学生である皆さんが研究室内で発表をしたとき、友人や先生達は親身になって聞き、真剣にアドバイスをくれることだろうと思います。この優しい環境は、発表の自信をつけ、また研究を進めるうえでは有利である一方、研究室を出た後の社会の荒波の中で『自分を守り、支えてくれる発表スキル』を身に着けるためには実は不利です。

近い将来、皆さんのもとには、真剣には話を聞いてくれない相手の前で、自分や、自分の大切な人の将来を左右する発表をしないといけないときがやって来ます。

そんな厳しい状況でも、しっかり考えを伝え、納得してもらえるような発表ができるように、研究室の優しい環境に甘んじることなく、『真剣には聞いてくれない』相手を想定して発表を準備することが大切です。この記事では、この点をしっかり解説します。

研究室は優しい環境

研究室の研究発表で、「ここは優しいな」と感じる学生さんはそれほどいないのかもしれません。頑張って取り組んだり、一生懸命考えたことを発表しても、「それはおかしくないですか?」あるいは「よくわからないのでもう少ししっかり説明してみてください」と指摘を受けるからです。

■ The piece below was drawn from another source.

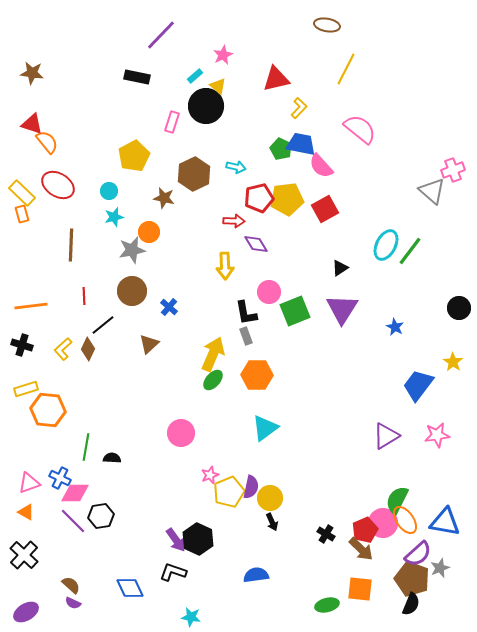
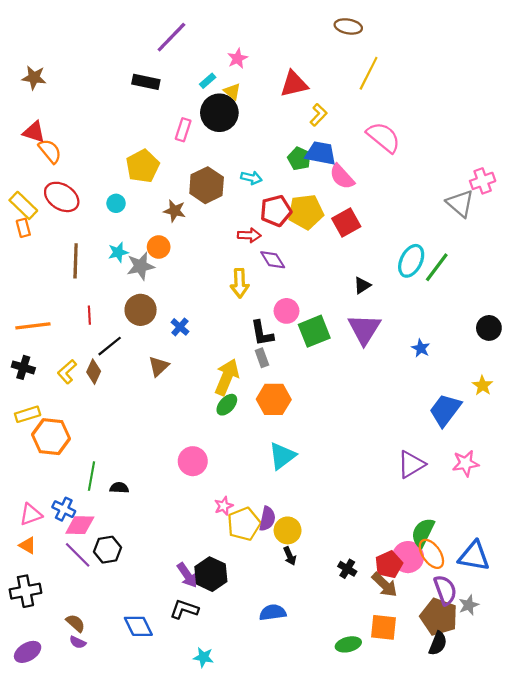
cyan star: (114, 217) -> (118, 252), moved
purple semicircle: (418, 554) -> (445, 590), turned -68
black cross: (24, 555) -> (25, 591), turned 36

自分の表現したことを批評されるわけですから、もちろんストレスではあるでしょう。ですから、『褒めて褒めて、褒めてばっかり』という意味での『優しい環境』ではありません。

研究室での発表が優しいのは、下の図のように、発表資料がうまくできていなかったり、考えの整理が足らずにうまく喋れなかったりしても、頑張って説明さえしていればしっかり聞いてもらえるという意味においてです。「しっかり聞いているから頑張れ!」という応援の気持ちがあったり、「分かりづらいけど頑張って理解するぞ」と集中してもらえたり、「ここはこういうことですか?」と大事そうなところに注目してもらえたりはするのです。

研究室における発表環境はとっても優しい

優しい環境の罠

研究室は、「集まった全員が貴重な時間を自分のために割いてくれて、真剣に話を聞いて、アドバイスまでくれようとする、極めて特殊な環境なのだ」ということを知っておく必要があります。

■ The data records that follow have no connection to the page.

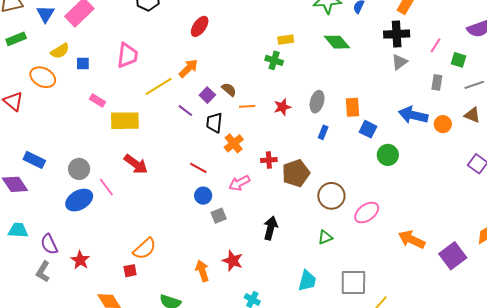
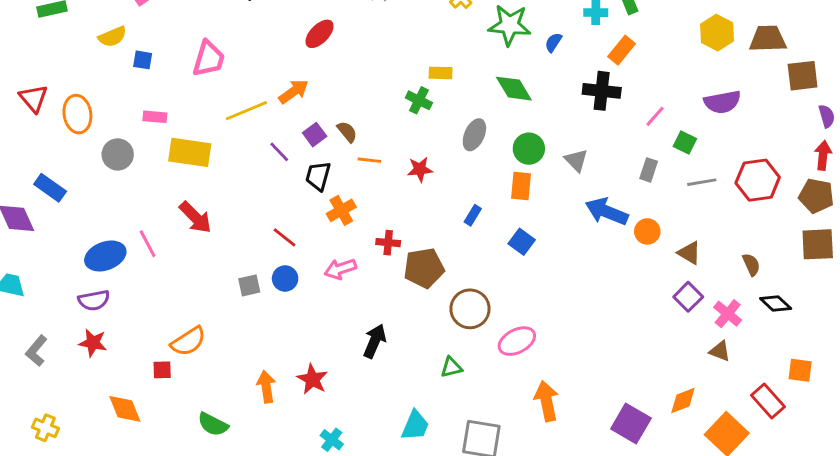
gray triangle: (400, 62) -> (576, 160), moved, turned -48
orange ellipse: (43, 77) -> (77, 114), moved, turned 45
pink rectangle: (97, 101) -> (155, 117), turned -35
gray ellipse: (317, 102) -> (474, 135), moved
brown triangle: (472, 115) -> (689, 253), moved
blue square: (368, 129) -> (522, 242), moved
green circle: (388, 155) -> (529, 149), moved
gray circle: (79, 169) -> (118, 154), moved
gray square: (219, 216) -> (249, 285), moved
orange arrow: (412, 239) -> (547, 401), moved, turned 44
purple semicircle: (49, 244) -> (94, 300), moved, turned -85
purple square: (453, 256) -> (631, 424), turned -32
red star: (80, 260) -> (93, 343), turned -30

優しい環境には罠があります。大きな罠のひとつは、「発表資料をつくるのに時間が取れなくてそんなにうまく作れなかったけど、うまくしゃべりで補えば、どうにか伝わるもんだな」と感じ、もっとうまく伝えるための発表技術を習得しないといけないという危機感が失われてしまうことです。

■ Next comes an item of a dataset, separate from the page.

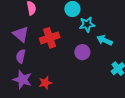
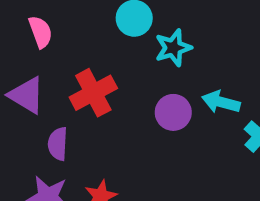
cyan arrow: (105, 40) -> (221, 102), moved
purple semicircle: (21, 56) -> (58, 144), moved

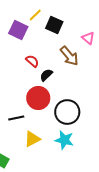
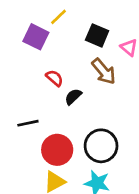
black square: (54, 25) -> (97, 35), moved
red circle: (38, 98) -> (57, 150), moved
black line: (16, 118) -> (28, 123), moved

研究室では、未熟さは寛容的に受け入れてもらえます。それを成熟させていくために研究室に来ているからです。しかし、卒業後には、未熟さは受け入れてもらえないかもしれません。下の別記事でも書いているように、皆さんの立場は、成熟していることを前提にしてお給料をもらう、というものに急変するからです。

研究室の外はけっして優しくはない

大きな規模の学会発表や、何かの審査会での発表を経験したことのある人なら何となく感じていることだとは思いますが、研究室の外で何かを発表するときには、先ほどのような環境はあまり望めません。手元のパソコンで作業をしながら発表を聞いたり、途中で退席したり、聞くだけ聞いてとくに発言はしない、というような人たちの前で発表をするということは、むしろ普通です。

上記のような研究室外の人に非はありません。なぜなら、研究室外の人には、「忙しい時間と、限りのある集中力の多くを割いてまで真剣に話を聞いたり、アドバイスをする義務がない」からです。皆さんの発表に全集中で臨む理由がそもそもないのです。あくまで、興味や余裕に照らし合わせて、彼ら自身のためにそこに参加しているのです。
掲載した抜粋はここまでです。